Additionally, whole house dehumidifiers generally last for longer compared to portable units. They also come with longer warranties. However, they tend to use a significant amount of electricity.
Will They Cool the Room?
Before we answer this question, it’s important to note that dehumidifiers aren’t meant to cool a room. That’s the job of the AC. However, that doesn’t mean they can’t help to make a room more comfortable.
As we concluded above, most dehumidifiers create warm or hot air that’s released back into the room. This is crucial to maintain the efficiency of the dehumidifier, whether refrigerant or desiccant. Because hot air attracts moisture, the dehumidifier can then draw more moisture out of a room.
In addition, the compressor of a dehumidifier will also produce some heat that will affect the room. However, there’s a way around this slight issue to create a comfortable living space.

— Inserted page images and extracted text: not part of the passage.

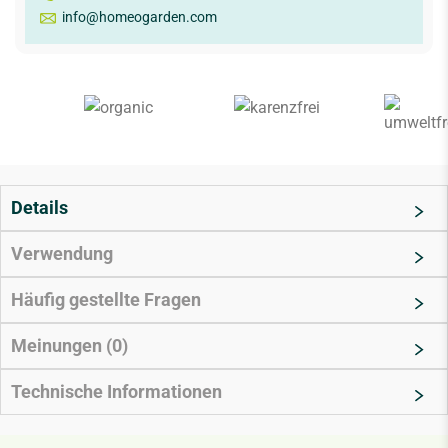
info@homeogarden.com
Details
Verwendung
Häufig gestellte Fragen
Meinungen (0)
Technische Informationen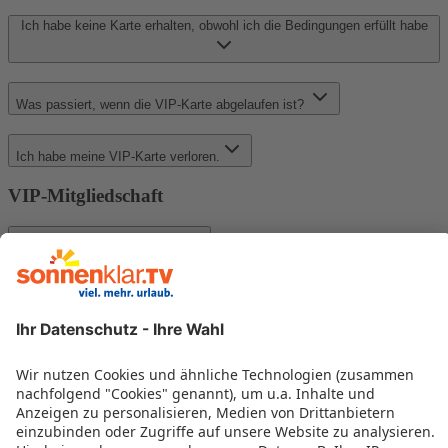
Ich habe keine Karte erhalten, obwohl ich die Bedingungen erfüllt habe
Was passiert, wenn die VIP-Karte abgelaufen ist?
Ich habe meine VIP-Karte verloren.
VIP-Mitgliedschaft
Wie werde ich VIP-Mitglied?
Wie lange ist die Mitgliedschaft im VIP-Club gültig?
Wie kann die Mitgliedschaft gekündigt werden?
Ist der VIP-Status übertragbar?
Ich habe im sonnenklar.TV Reisebüro gebucht – wird das auf meinen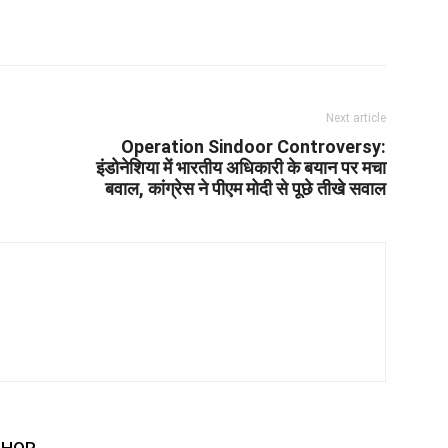
Next article
Operation Sindoor Controversy:
इंडोनेशिया में भारतीय अधिकारी के बयान पर मचा
बवाल, कांग्रेस ने पीएम मोदी से पूछे तीखे सवाल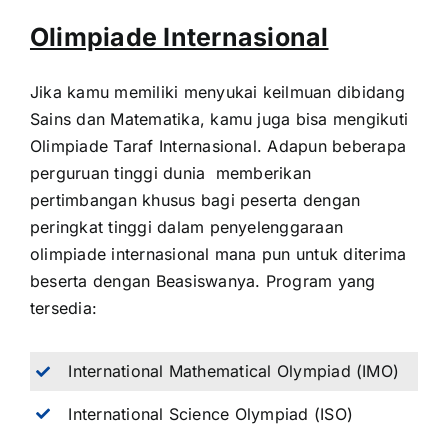
Olimpiade Internasional
Jika kamu memiliki menyukai keilmuan dibidang
Sains dan Matematika, kamu juga bisa mengikuti
Olimpiade Taraf Internasional. Adapun beberapa
perguruan tinggi dunia memberikan
pertimbangan khusus bagi peserta dengan
peringkat tinggi dalam penyelenggaraan
olimpiade internasional mana pun untuk diterima
beserta dengan Beasiswanya. Program yang
tersedia:
International Mathematical Olympiad (IMO)
International Science Olympiad (ISO)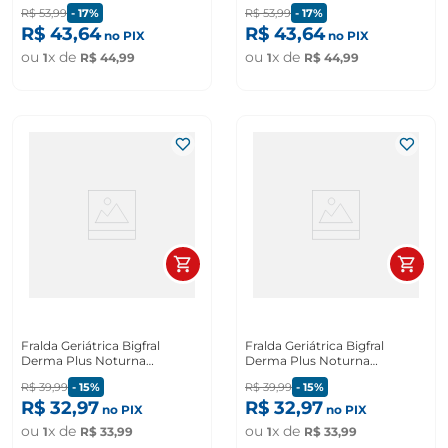
Unidades
36 Unidades
R$
53
,
99
-
17%
R$
53
,
99
-
17%
R$
43
,
64
R$
43
,
64
no PIX
no PIX
ou
x de
ou
x de
1
R$
44
,
99
1
R$
44
,
99
Fralda Geriátrica Bigfral
Fralda Geriátrica Bigfral
Derma Plus Noturna
Derma Plus Noturna
Tamanho G com 7 Unidades
Tamanho M com 8 Unidades
R$
39
,
99
-
15%
R$
39
,
99
-
15%
R$
32
,
97
R$
32
,
97
no PIX
no PIX
ou
x de
ou
x de
1
R$
33
,
99
1
R$
33
,
99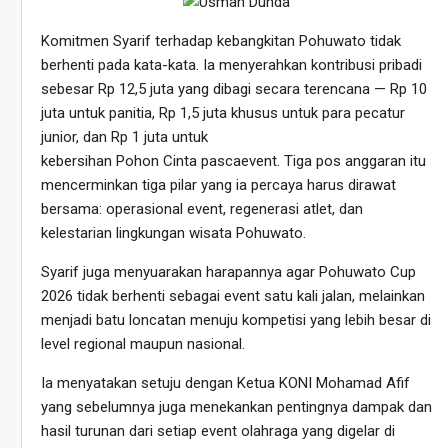
Komitmen Syarif terhadap kebangkitan Pohuwato tidak
berhenti pada kata-kata. Ia menyerahkan kontribusi pribadi
sebesar Rp 12,5 juta yang dibagi secara terencana — Rp 10
juta untuk panitia, Rp 1,5 juta khusus untuk para pecatur
junior, dan Rp 1 juta untuk
kebersihan Pohon Cinta pascaevent. Tiga pos anggaran itu
mencerminkan tiga pilar yang ia percaya harus dirawat
bersama: operasional event, regenerasi atlet, dan
kelestarian lingkungan wisata Pohuwato.
Syarif juga menyuarakan harapannya agar Pohuwato Cup
2026 tidak berhenti sebagai event satu kali jalan, melainkan
menjadi batu loncatan menuju kompetisi yang lebih besar di
level regional maupun nasional.
Ia menyatakan setuju dengan Ketua KONI Mohamad Afif
yang sebelumnya juga menekankan pentingnya dampak dan
hasil turunan dari setiap event olahraga yang digelar di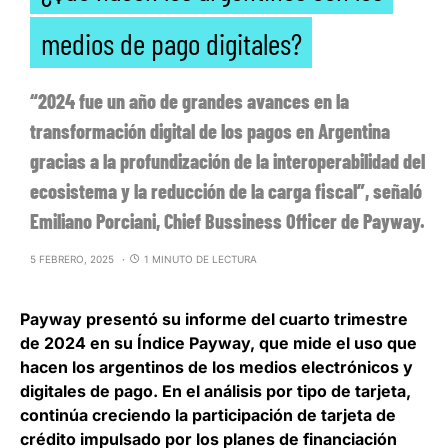
medios de pago digitales?
“2024 fue un año de grandes avances en la
transformación digital de los pagos en Argentina
gracias a la profundización de la interoperabilidad del
ecosistema y la reducción de la carga fiscal”, señaló
Emiliano Porciani, Chief Bussiness Officer de Payway.
5 FEBRERO, 2025
1 MINUTO DE LECTURA
Payway
presentó su informe del cuarto trimestre
de 2024 en su Índice Payway, que mide el uso que
hacen los argentinos de los medios electrónicos y
digitales de pago. En el análisis por tipo de tarjeta,
continúa creciendo la participación de tarjeta de
crédito
impulsado por los planes de financiación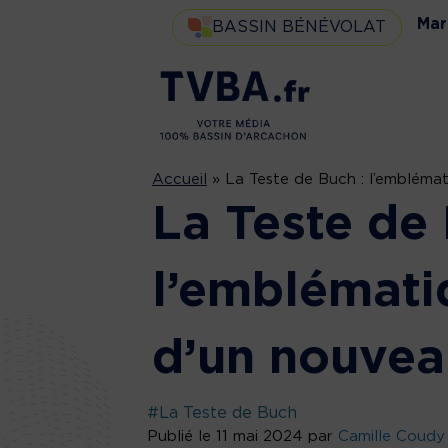
Mar
BASSIN BÉNÉVOLAT
Accueil
»
La Teste de Buch : l’embléma
La Teste de 
l’emblémati
d’un nouvea
#La Teste de Buch
Publié le 11 mai 2024 par
Camille Coudy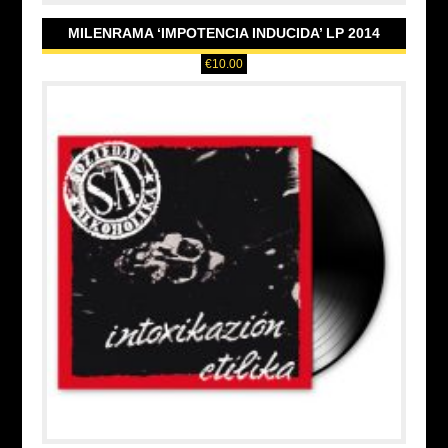
MILENRAMA ‘IMPOTENCIA INDUCIDA’ LP 2014
€
10.00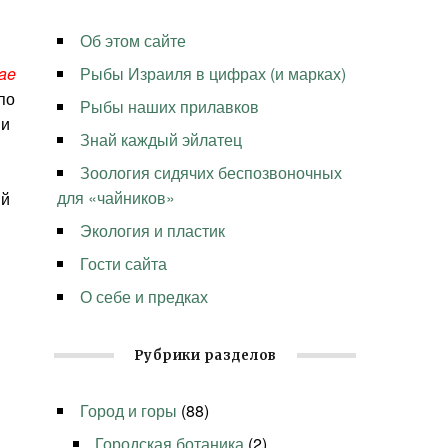
Об этом сайте
dae
Рыбы Израиля в цифрах (и марках)
по
Рыбы наших прилавков
ми
Знай каждый эйлатец
Зоология сидячих беспозвоночных
для «чайников»
ый
Экология и пластик
Гости сайта
О себе и предках
Рубрики разделов
Город и горы
(88)
Городская ботаника
(2)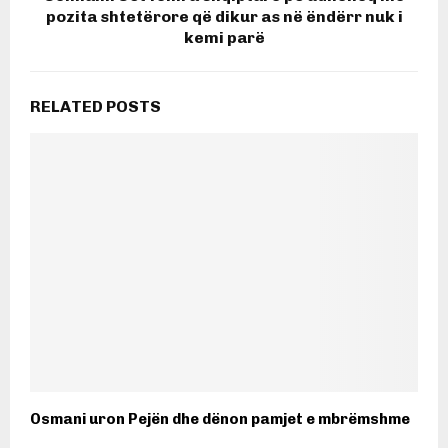
pozita shtetërore që dikur as në ëndërr nuk i
kemi parë
RELATED POSTS
Osmani uron Pejën dhe dënon pamjet e mbrëmshme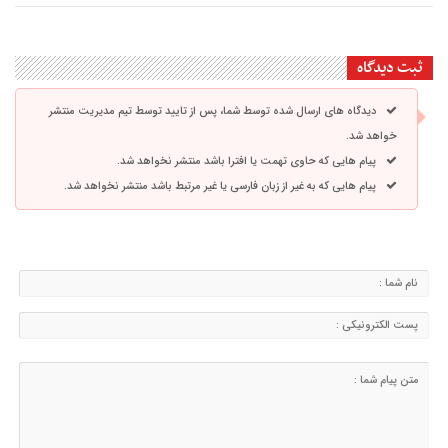
ثبت دیدگاه
دیدگاه های ارسال شده توسط شما، پس از تایید توسط تیم مدیریت منتشر
خواهد شد.
پیام هایی که حاوی تهمت یا افترا باشد منتشر نخواهد شد.
پیام هایی که به غیر از زبان فارسی یا غیر مرتبط باشد منتشر نخواهد شد.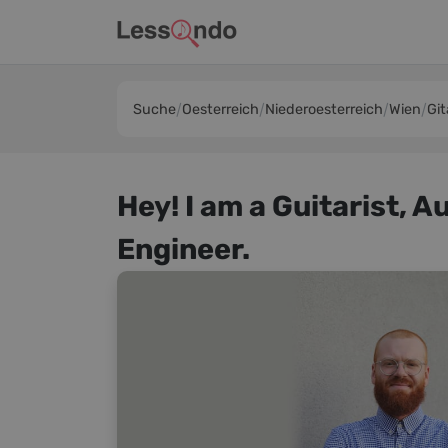
Suche
Oesterreich
Niederoesterreich
Wien
Git
Hey! I am a Guitarist, 
Engineer.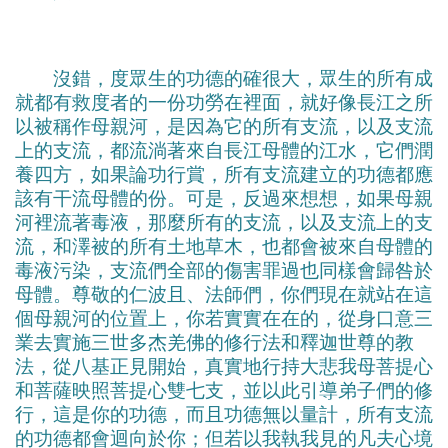
沒錯，度眾生的功德的確很大，眾生的所有成
就都有救度者的一份功勞在裡面，就好像長江之所
以被稱作母親河，是因為它的所有支流，以及支流
上的支流，都流淌著來自長江母體的江水，它們潤
養四方，如果論功行賞，所有支流建立的功德都應
該有干流母體的份。可是，反過來想想，如果母親
河裡流著毒液，那麼所有的支流，以及支流上的支
流，和澤被的所有土地草木，也都會被來自母體的
毒液污染，支流們全部的傷害罪過也同樣會歸咎於
母體。尊敬的仁波且、法師們，你們現在就站在這
個母親河的位置上，你若實實在在的，從身口意三
業去實施三世多杰羌佛的修行法和釋迦世尊的教
法，從八基正見開始，真實地行持大悲我母菩提心
和菩薩映照菩提心雙七支，並以此引導弟子們的修
行，這是你的功德，而且功德無以量計，所有支流
的功德都會迴向於你；但若以我執我見的凡夫心境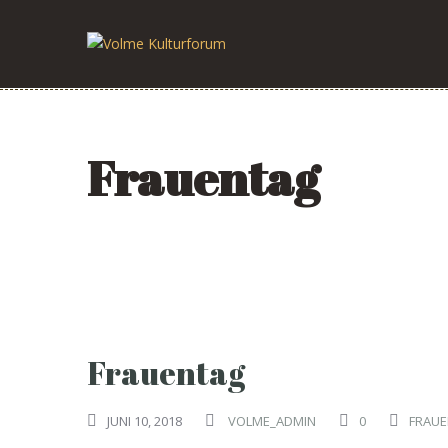
Frauentag
Frauentag
JUNI 10, 2018
VOLME_ADMIN
0
FRAU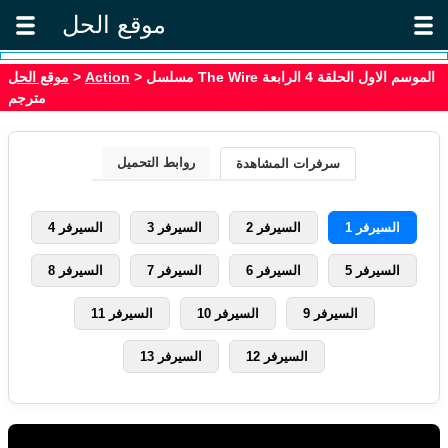
موقع الحل
موقع الحل
>
Action
> مسلسل The Wire الموسم الاول الحلقة 4 الرابعة
مترجم
روابط التحميل
سرفرات المشاهدة
السيرفر 1
السيرفر 2
السيرفر 3
السيرفر 4
السيرفر 5
السيرفر 6
السيرفر 7
السيرفر 8
السيرفر 9
السيرفر 10
السيرفر 11
السيرفر 12
السيرفر 13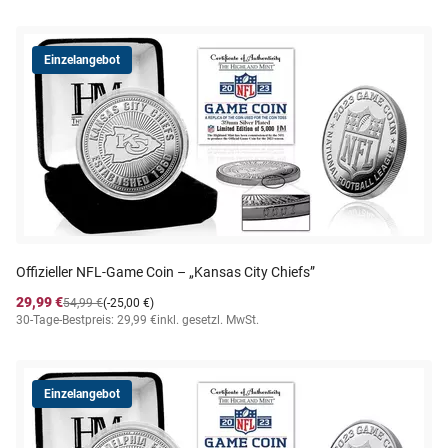
Einzelangebot
Offizieller NFL-Game Coin – „Kansas City Chiefs”
29,99 €
54,99 €
(-25,00 €)
30-Tage-Bestpreis: 29,99 €
inkl. gesetzl. MwSt.
Einzelangebot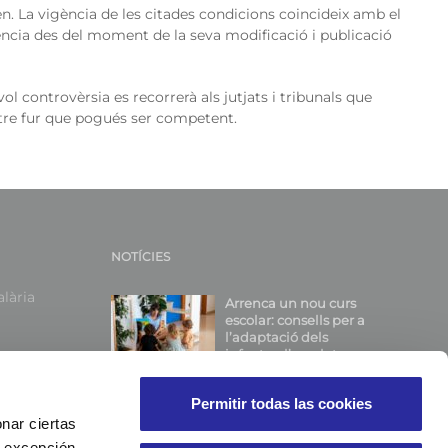
 La vigència de les citades condicions coincideix amb el
ència des del moment de la seva modificació i publicació
l controvèrsia es recorrerà als jutjats i tribunals que
ltre fur que pogués ser competent.
NOTÍCIES
alària
Arrenca un nou curs
escolar: consells per a
l’adaptació dels
infants a l’escoleta
ves
Anunci d’escissió
Permitir todas las cookies
parcial
nar ciertas
 A excepción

Dehumidifiers vs Air Conditioners?
Air conditioners and dehumidifiers are functionally the same, but they work to create different results. Both appliances (depending on the type) circulate refrigerant through the system, changing it from gas to liquid and vice versa (3).
Despite being very similar in function, there are two distinct differences between dehumidifiers and air conditioners:
As the AC unit pulls warm air in and cools it over the coils, it pumps out cold air for us to enjoy. The hot air produced by the condenser is then moved outside, creating a cool indoor environment. In contrast, though, dehumidifiers don’t care about your overheating body. They dump dry but warmed air right in your living room.
How air conditioners and dehumidifiers deal with moisture is very different, even though both create condensation on the coils. Air conditioners collect the water in a pan, which is then drained outside. They do this in different ways depending on the unit, either through a tube or a drip edge.
On the other hand, dehumidifiers are built to hold the water they create. Portable units have a water reservoir that can hold anything between a few ounces to gallons, depending on the size.
Most dehumidifiers also have the option of continuous drainage by attaching a hose to an outlet in the unit. The water will then leave the dehumidifier using gravity to a nearby drain. In addition, some dehumidifiers are equipped with a built-in pump that helps to move water out of the unit.
Keeping It Cool
Dehumidifiers are highly effective at drying the air. However, they need a little help to keep it cool.
As the air is cooled on the coils, it’s reheated before being emitted back into the air. The compressor also creates heat. As a result, dehumidifiers will actually raise the air temperature by up to 15 degrees.
Fortunately, there’s a way around this: utilizing another beloved home appliance, the air conditioner. By using the two appliances at the same time, you can effectively create a cool and dry environment.